J’appuie les propos de Mme la ministre. Le problème, monsieur le rapporteur général, c’est que le nombre de petits navires de 7 mètres augmente fortement. Il s’agit essentiellement de Zodiac fortement motorisés, qui ne contribuent pas à l’effort demandé à l’ensemble des navires de plaisance. Il serait légitime de les intégrer au périmètre de cette taxe.

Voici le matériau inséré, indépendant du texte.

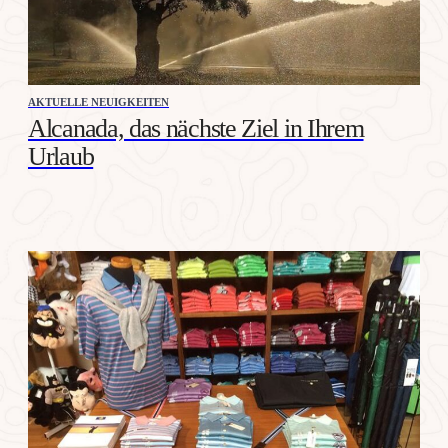
AKTUELLE NEUIGKEITEN
Alcanada, das nächste Ziel in Ihrem
Urlaub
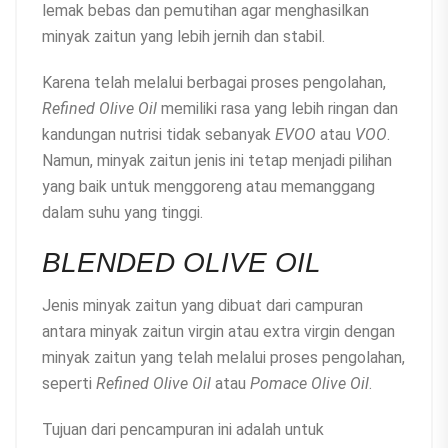
lemak bebas dan pemutihan agar menghasilkan
minyak zaitun yang lebih jernih dan stabil.
Karena telah melalui berbagai proses pengolahan,
Refined Olive Oil
memiliki rasa yang lebih ringan dan
kandungan nutrisi tidak sebanyak
EVOO
atau
VOO
.
Namun, minyak zaitun jenis ini tetap menjadi pilihan
yang baik untuk menggoreng atau memanggang
dalam suhu yang tinggi.
BLENDED OLIVE OIL
Jenis minyak zaitun yang dibuat dari campuran
antara minyak zaitun virgin atau extra virgin dengan
minyak zaitun yang telah melalui proses pengolahan,
seperti
Refined Olive Oil
atau
Pomace Olive Oil
.
Tujuan dari pencampuran ini adalah untuk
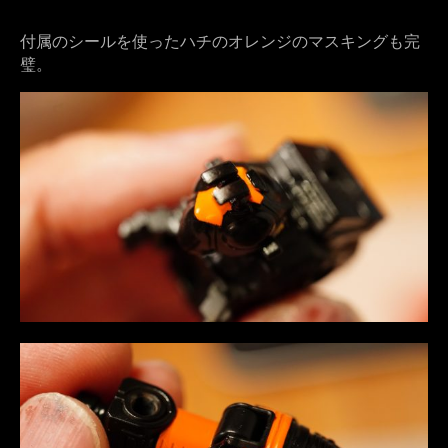
付属のシールを使ったハチのオレンジのマスキングも完
璧。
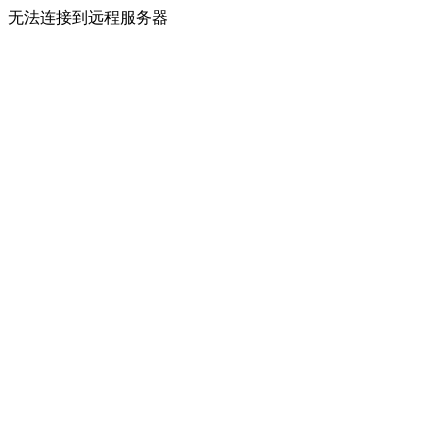
无法连接到远程服务器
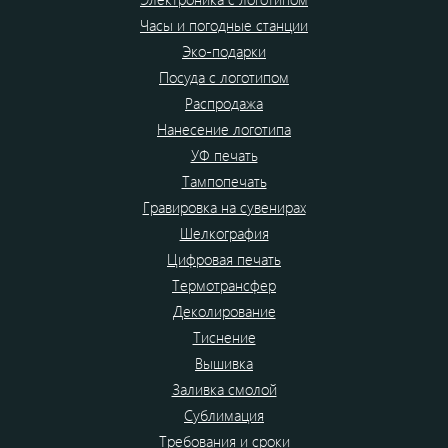
Часы и погодные станции
Эко-подарки
Посуда с логотипом
Распродажа
Нанесение логотипа
УФ печать
Тампопечать
Гравировка на сувенирах
Шелкография
Цифровая печать
Термотрансфер
Деколирование
Тиснение
Вышивка
Заливка смолой
Сублимация
Требования и сроки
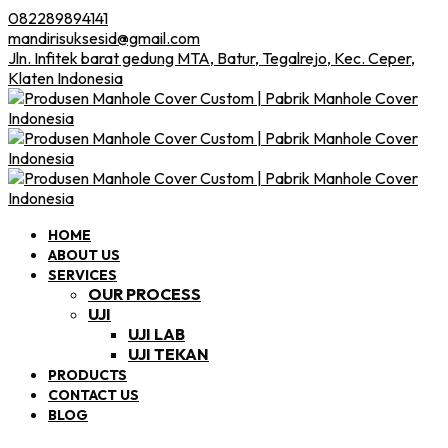
082289894141
mandirisuksesid@gmail.com
Jln. Infitek barat gedung MTA, Batur, Tegalrejo, Kec. Ceper,
Klaten Indonesia
HOME
ABOUT US
SERVICES
OUR PROCESS
UJI
UJI LAB
UJI TEKAN
PRODUCTS
CONTACT US
BLOG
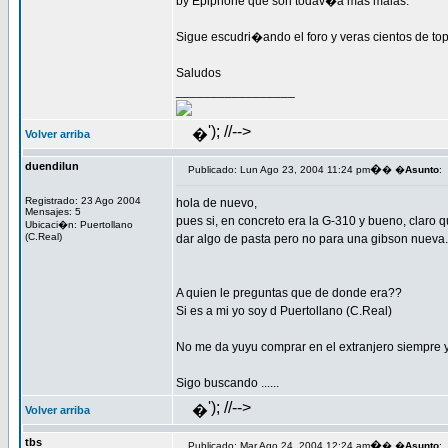
by Epiphone que son todav�a mas malas.
Sigue escudri�ando el foro y veras cientos de to
Saludos
_________________
'); //-->
�
Volver arriba
duendilun
�
Publicado: Lun Ago 23, 2004 11:24 pm
� �
Asunto
:
Registrado: 23 Ago 2004
hola de nuevo,
Mensajes: 5
pues si, en concreto era la G-310 y bueno, clar
Ubicaci�n: Puertollano
(C.Real)
dar algo de pasta pero no para una gibson nueva.
A quien le preguntas que de donde era??
Si es a mi yo soy d Puertollano (C.Real)
No me da yuyu comprar en el extranjero siempre y
Sigo buscando ......
'); //-->
�
Volver arriba
tbs
�
Publicado: Mar Ago 24, 2004 12:24 am
� �
Asunto
:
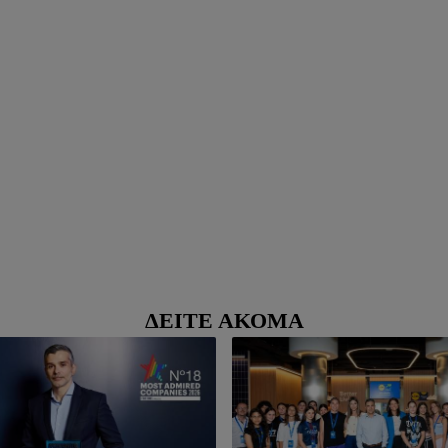
ΔΕΊΤΕ ΑΚΌΜΑ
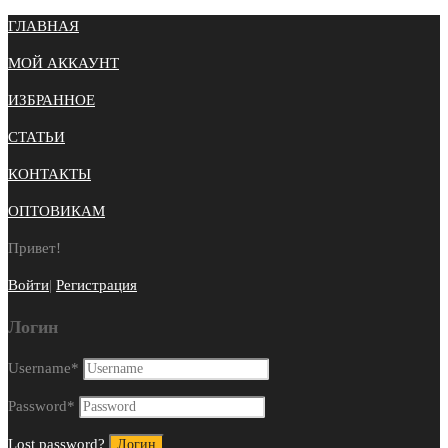
ГЛАВНАЯ
МОЙ АККАУНТ
ИЗБРАННОЕ
СТАТЬИ
КОНТАКТЫ
ОПТОВИКАМ
Привет!
Войти
|
Регистрация
Логин
Username
*
Password
*
Lost password?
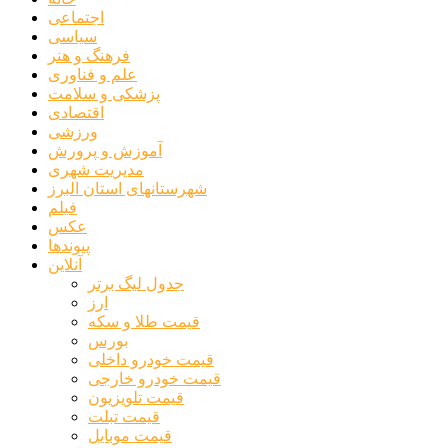
اجتماعی
سیاسی
فرهنگ و هنر
علم و فناوری
پزشکی و سلامت
اقتصادی
ورزشی
آموزش و پرورش
مدیریت شهری
شهرستانهای استان البرز
فیلم
عکس
پیوندها
آنلاین
جدول لیگ برتر
ارز
قیمت طلا و سکه
بورس
قیمت خودرو داخلی
قیمت خودرو خارجی
قیمت تلویزیون
قیمت تبلت
قیمت موبایل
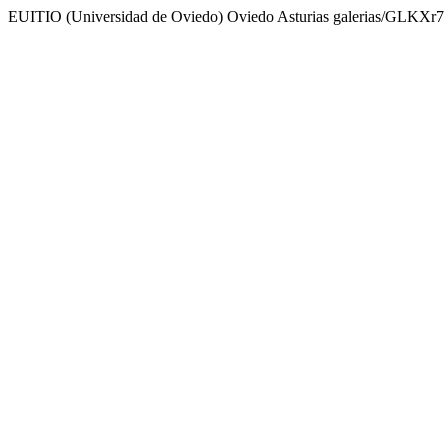
EUITIO (Universidad de Oviedo) Oviedo Asturias galerias/GLKXr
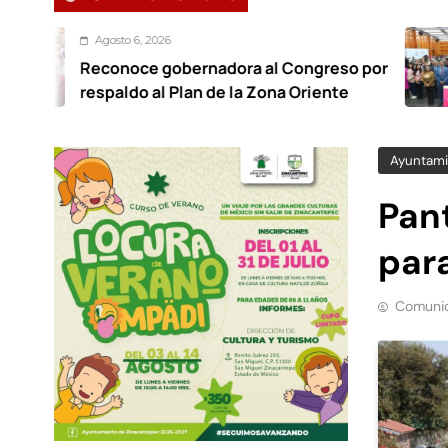
o 6, 2026
Ag
noce gobernadora al Congreso por
For
ldo al Plan de la Zona Oriente
tra
Ayuntami
Pan
para
Comunic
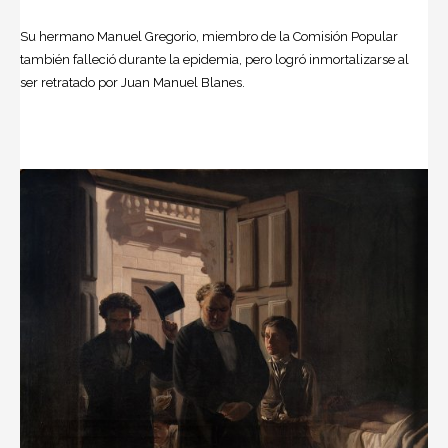
Su hermano Manuel Gregorio, miembro de la Comisión Popular
también falleció durante la epidemia, pero logró inmortalizarse al
ser retratado por Juan Manuel Blanes.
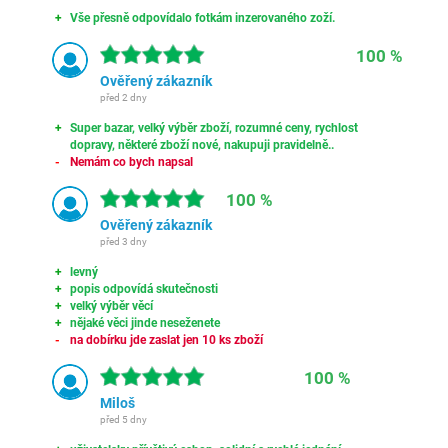
Vše přesně odpovídalo fotkám inzerovaného zoží.
100 %
Ověřený zákazník
před 2 dny
Super bazar, velký výběr zboží, rozumné ceny, rychlost
dopravy, některé zboží nové, nakupuji pravidelně..
Nemám co bych napsal
100 %
Ověřený zákazník
před 3 dny
levný
popis odpovídá skutečnosti
velký výběr věcí
nějaké věci jinde neseženete
na dobírku jde zaslat jen 10 ks zboží
100 %
Miloš
před 5 dny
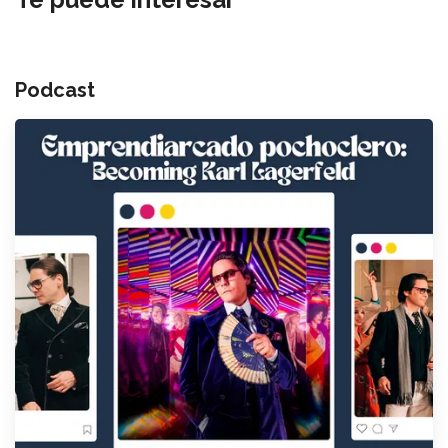
Podcast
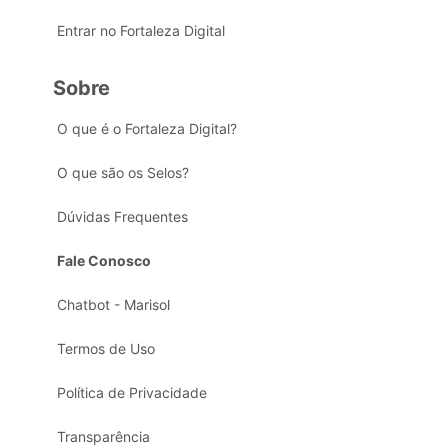
Entrar no Fortaleza Digital
Sobre
O que é o Fortaleza Digital?
O que são os Selos?
Dúvidas Frequentes
Fale Conosco
Chatbot - Marisol
Termos de Uso
Política de Privacidade
Transparência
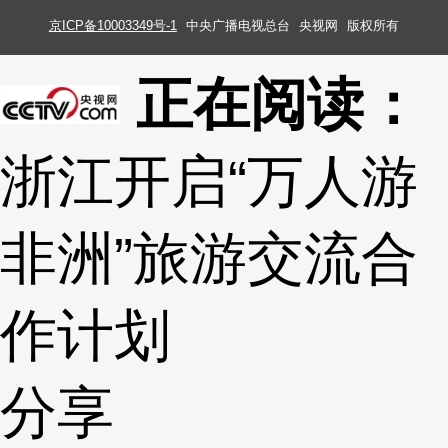
京ICP备10003349号-1
中央广播电视总台
央视网
版权所有
正在阅读：
浙江开启“万人游
非洲”旅游交流合
作计划
分享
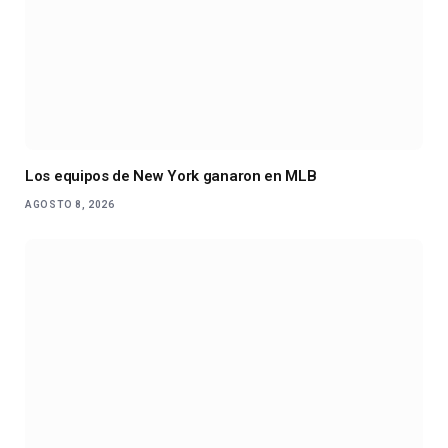
Los equipos de New York ganaron en MLB
AGOSTO 8, 2026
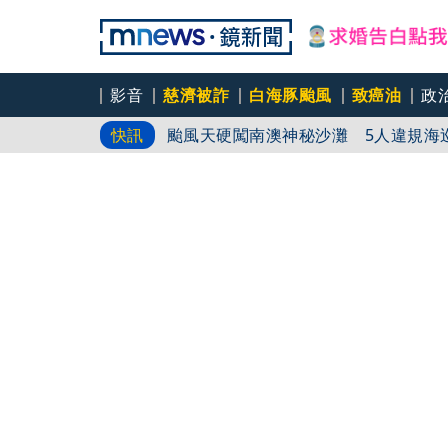
颱風「白海豚」變「白沙屯」！ 氣象
影音
慈濟被詐
白海豚颱風
致癌油
政
颱風天硬闖南澳神秘沙灘 5人違規海
快訊
白海豚受災戶！ Tim哥「辦公室大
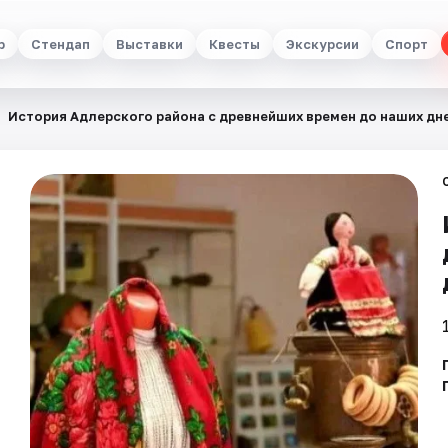
р
Стендап
Выставки
Квесты
Экскурсии
Спорт
История Адлерского района с древнейших времен до наших дне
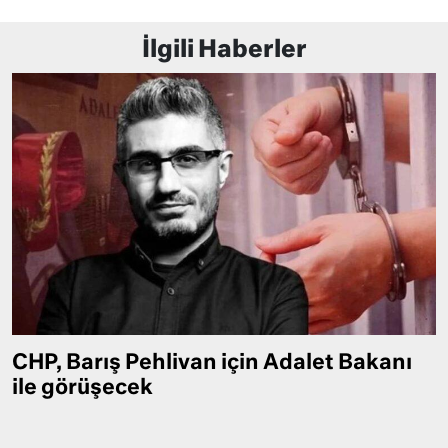
İlgili Haberler
CHP, Barış Pehlivan için Adalet Bakanı
ile görüşecek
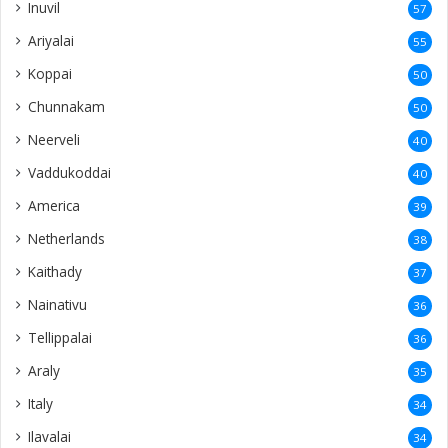
Inuvil
57
Ariyalai
55
Koppai
50
Chunnakam
50
Neerveli
40
Vaddukoddai
40
America
39
Netherlands
38
Kaithady
37
Nainativu
36
Tellippalai
36
Araly
35
Italy
34
Ilavalai
34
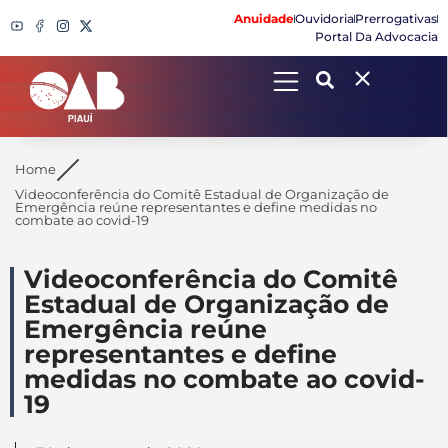
Anuidade
Ouvidoria
Prerrogativas
Portal Da Advocacia
Search
Home
Videoconferência do Comitê Estadual de Organização de
Emergência reúne representantes e define medidas no
combate ao covid-19
Videoconferência do Comitê
Estadual de Organização de
Emergência reúne
representantes e define
medidas no combate ao covid-
19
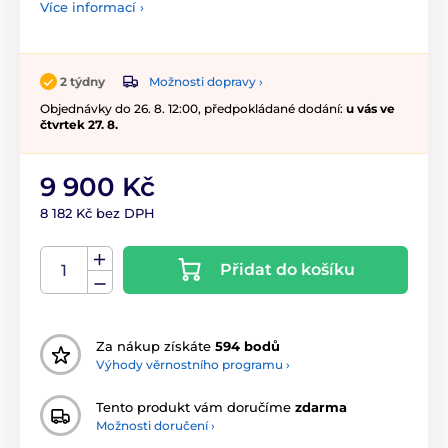
Více informací ›
Možnosti dopravy ›
2 týdny
Objednávky do 26. 8. 12:00, předpokládané dodání:
u vás ve
čtvrtek 27. 8.
9 900 Kč
8 182 Kč bez DPH
Přidat do košíku
Za nákup získáte
594 bodů
Výhody věrnostního programu ›
Tento produkt vám doručíme
zdarma
Možnosti doručení ›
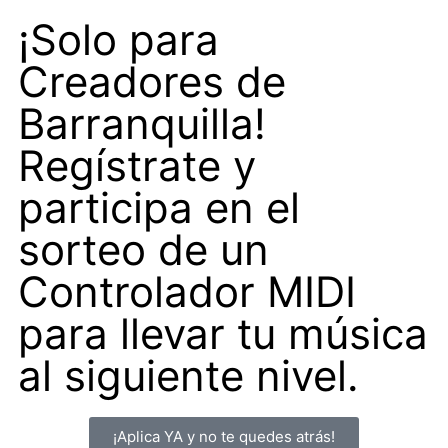
¡Solo para
Creadores de
Barranquilla!
Regístrate y
participa en el
sorteo de un
Controlador MIDI
para llevar tu música
al siguiente nivel.
¡Aplica YA y no te quedes atrás!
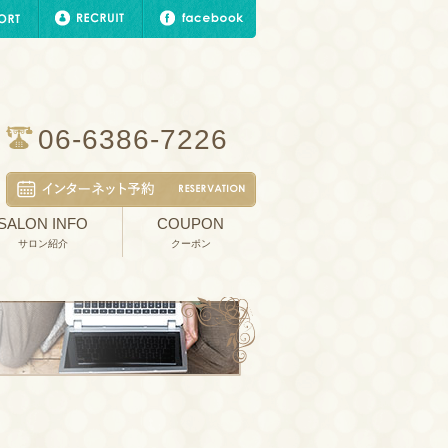
06-6386-7226
SALON INFO
COUPON
サロン紹介
クーポン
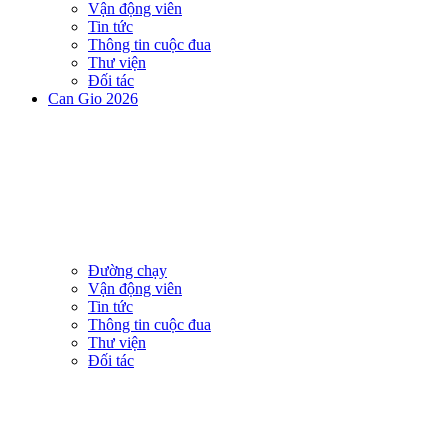
Vận động viên
Tin tức
Thông tin cuộc đua
Thư viện
Đối tác
Can Gio 2026
Đường chạy
Vận động viên
Tin tức
Thông tin cuộc đua
Thư viện
Đối tác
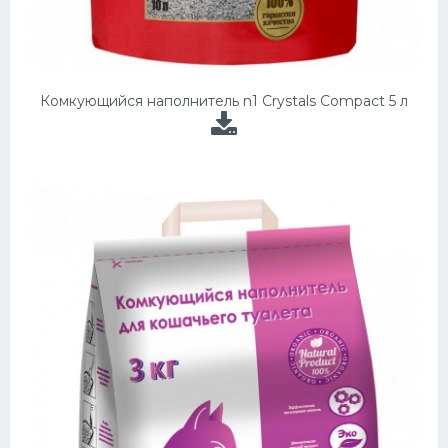
Комкующийся наполнитель n1 Crystals Compact 5 л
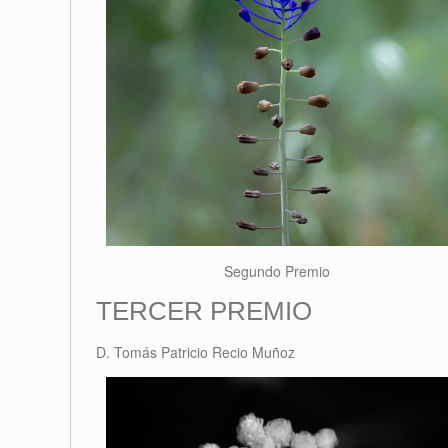
Segundo Premio
TERCER PREMIO
D. Tomás Patricio Recio Muñoz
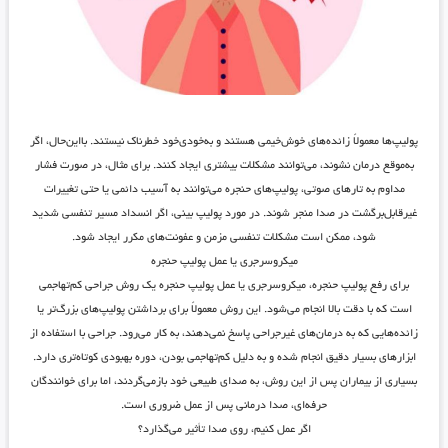
پولیپ‌ها معمولاً زائده‌های خوش‌خیمی هستند و به‌خودی‌خود خطرناک نیستند. بااین‌حال، اگر
به‌موقع درمان نشوند، می‌توانند مشکلات بیشتری ایجاد کنند. برای مثال، در صورت فشار
مداوم به تارهای صوتی، پولیپ‌های حنجره می‌توانند به آسیب دائمی یا حتی تغییرات
غیرقابل‌برگشت در صدا منجر شوند. در مورد پولیپ بینی، اگر انسداد مسیر تنفسی شدید
شود، ممکن است مشکلات تنفسی مزمن و عفونت‌های مکرر ایجاد شود.
میکروسرجری یا عمل پولیپ حنجره
برای رفع پولیپ حنجره، میکروسرجری یا عمل پولیپ حنجره یک روش جراحی کم‌تهاجمی
است که با دقت بالا انجام می‌شود. این روش معمولاً برای برداشتن پولیپ‌های بزرگ‌تر یا
زائده‌هایی که به درمان‌های غیرجراحی پاسخ نمی‌دهند، به کار می‌رود. جراحی با استفاده از
ابزارهای بسیار دقیق انجام شده و به دلیل کم‌تهاجمی بودن، دوره بهبودی کوتاه‌تری دارد.
بسیاری از بیماران پس از این روش، به صدای طبیعی خود بازمی‌گردند، اما برای خوانندگان
حرفه‌ای، صدا درمانی پس از عمل ضروری است.
اگر عمل کنیم، روی صدا تأثیر می‌گذارد؟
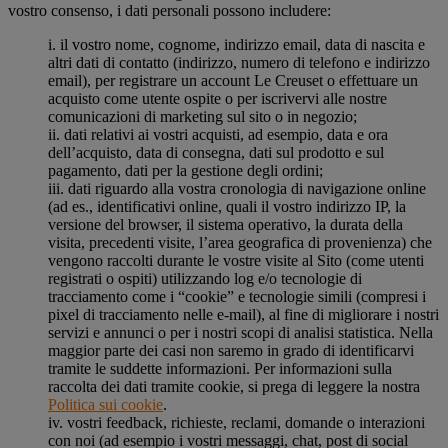
vostro consenso, i dati personali possono includere:
i. il vostro nome, cognome, indirizzo email, data di nascita e
altri dati di contatto (indirizzo, numero di telefono e indirizzo
email), per registrare un account Le Creuset o effettuare un
acquisto come utente ospite o per iscrivervi alle nostre
comunicazioni di marketing sul sito o in negozio;
ii. dati relativi ai vostri acquisti, ad esempio, data e ora
dell’acquisto, data di consegna, dati sul prodotto e sul
pagamento, dati per la gestione degli ordini;
iii. dati riguardo alla vostra cronologia di navigazione online
(ad es., identificativi online, quali il vostro indirizzo IP, la
versione del browser, il sistema operativo, la durata della
visita, precedenti visite, l’area geografica di provenienza) che
vengono raccolti durante le vostre visite al Sito (come utenti
registrati o ospiti) utilizzando log e/o tecnologie di
tracciamento come i “cookie” e tecnologie simili (compresi i
pixel di tracciamento nelle e-mail), al fine di migliorare i nostri
servizi e annunci o per i nostri scopi di analisi statistica. Nella
maggior parte dei casi non saremo in grado di identificarvi
tramite le suddette informazioni. Per informazioni sulla
raccolta dei dati tramite cookie, si prega di leggere la nostra
Politica sui cookie
.
iv. vostri feedback, richieste, reclami, domande o interazioni
con noi (ad esempio i vostri messaggi, chat, post di social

Cette proposition de loi marque une avancée importante pour nos ports et nos territoires côtiers. Nous devons être particulièrement attentifs à la souveraineté alimentaire de notre pays, à laquelle la filière pêche contribue ; nous devons trouver pour elle des solutions équilibrées, au service d’un avenir plus prospère et durable. Il s’agit d’un enjeu de compétitivité, d’emploi et de développement économique ; c’est aussi une demande des collectivités, qui en ont besoin. Nous devons les entendre. Le groupe Les Démocrates votera en faveur de cette proposition de loi et souhaite qu’elle soit adoptée de manière conforme pour permettre sa promulgation rapide, afin de répondre à l’urgence rencontrée sur le terrain.